▶ **Activity**:
Reproduce exactly the entries from the "Մեր Մասին (400, 175)" line to the end. Skip all pictures.

▶ **Saved entries**:
• • • • •

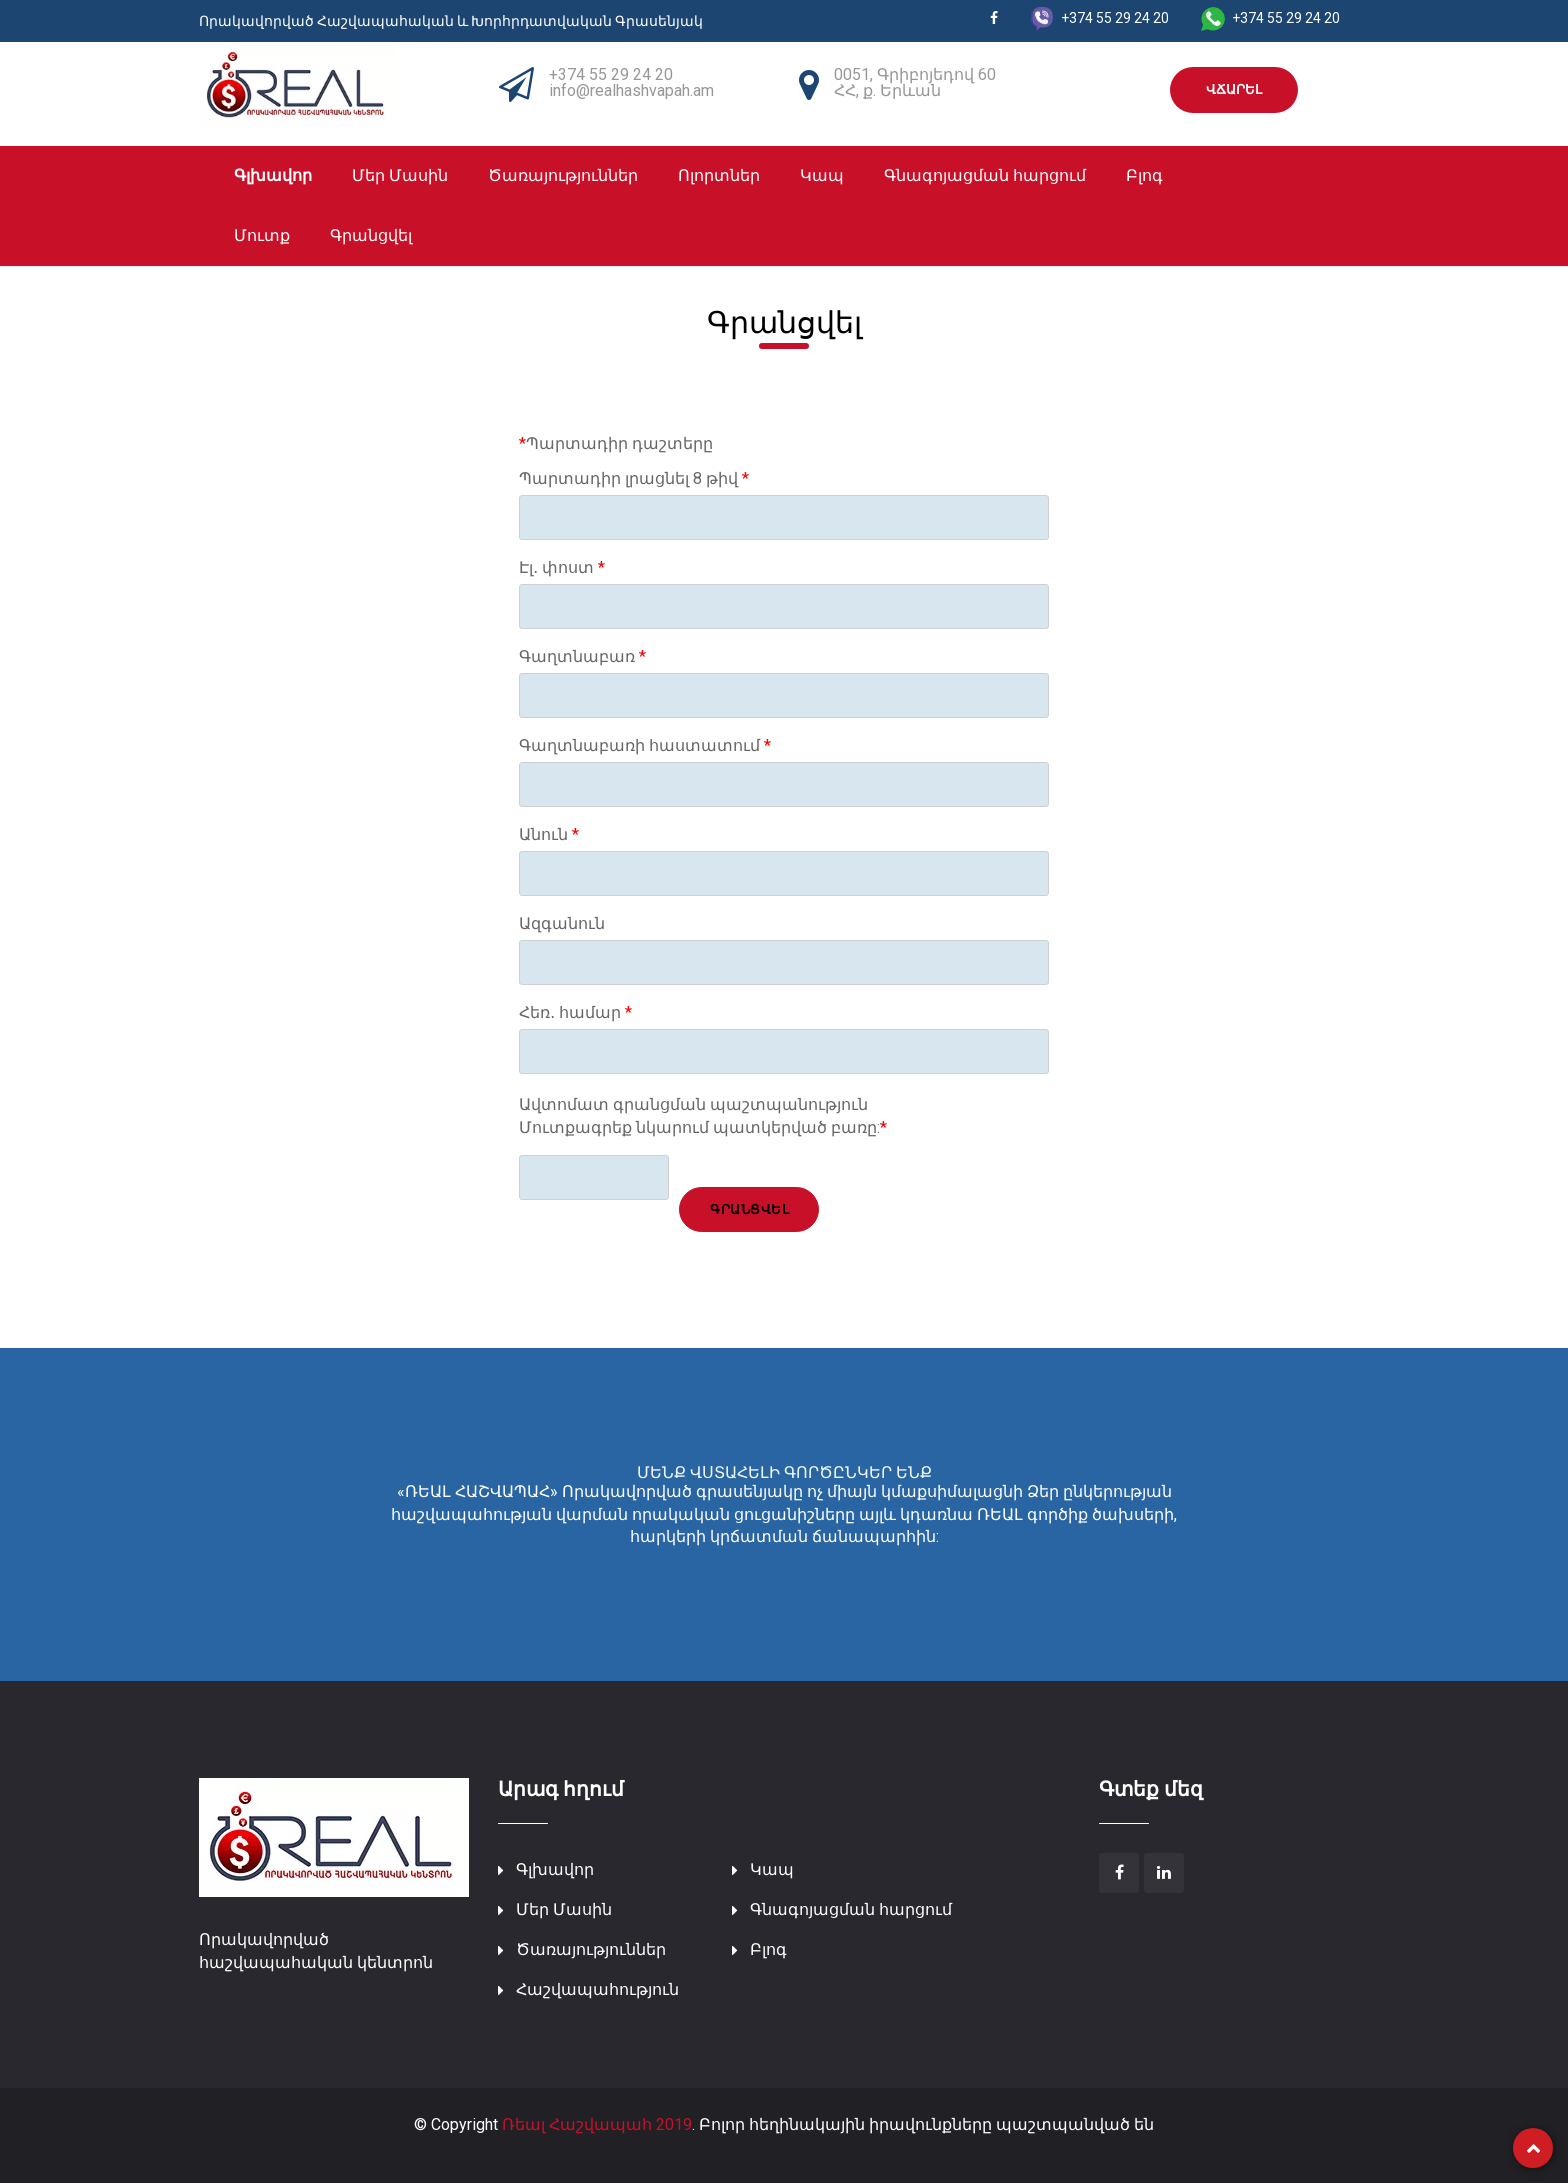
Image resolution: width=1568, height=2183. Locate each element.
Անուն (549, 835)
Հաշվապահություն (597, 1989)
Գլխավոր (273, 175)
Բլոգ (1144, 175)
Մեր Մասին (400, 175)
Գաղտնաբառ (582, 657)
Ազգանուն (562, 924)
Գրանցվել (371, 235)
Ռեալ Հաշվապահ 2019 (597, 2124)
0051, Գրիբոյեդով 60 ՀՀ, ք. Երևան (915, 82)
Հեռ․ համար (575, 1013)
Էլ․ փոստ (562, 568)
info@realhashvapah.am (631, 90)
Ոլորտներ (719, 175)
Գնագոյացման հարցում (985, 175)
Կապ (822, 175)
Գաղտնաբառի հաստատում (645, 746)
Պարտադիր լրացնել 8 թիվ (634, 479)
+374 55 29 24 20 (611, 74)
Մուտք (262, 235)
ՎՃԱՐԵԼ (1234, 89)
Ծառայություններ (563, 175)
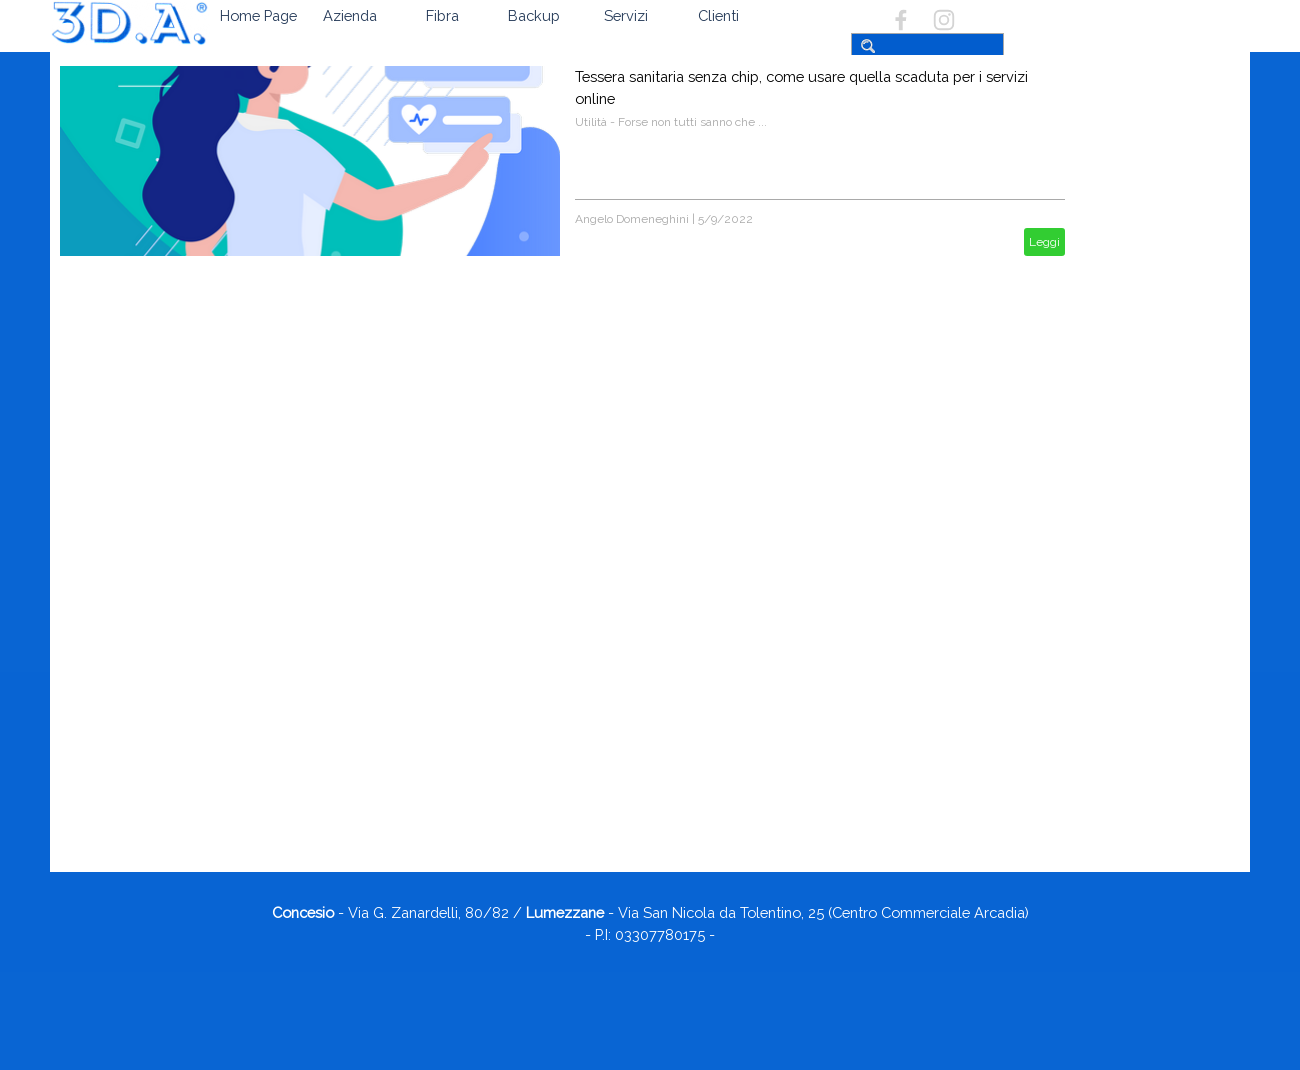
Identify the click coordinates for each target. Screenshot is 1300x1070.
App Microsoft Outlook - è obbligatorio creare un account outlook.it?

• • • • •

▶ **Response**:
Մեր Մասին (400, 175)
Գաղտնաբառ (582, 657)
Ազգանուն (562, 924)
Գրանցվել (371, 235)
Ռեալ Հաշվապահ 2019 (597, 2124)
0051, Գրիբոյեդով 60 ՀՀ, ք. Երևան (915, 82)
Հեռ․ համար (575, 1013)
Էլ․ փոստ (562, 568)
info@realhashvapah.am (631, 90)
Ոլորտներ (719, 175)
Գնագոյացման հարցում (985, 175)
Կապ (822, 175)
Գաղտնաբառի հաստատում (645, 746)
Պարտադիր լրացնել 8 թիվ (634, 479)
+374 55 29 24 20 (611, 74)
Մուտք (262, 235)
ՎՃԱՐԵԼ (1234, 89)
Ծառայություններ (563, 175)
Identify the click coordinates for each target. Screenshot is 1300x1070.
App Microsoft Outlook - è obbligatorio creare un account outlook.it?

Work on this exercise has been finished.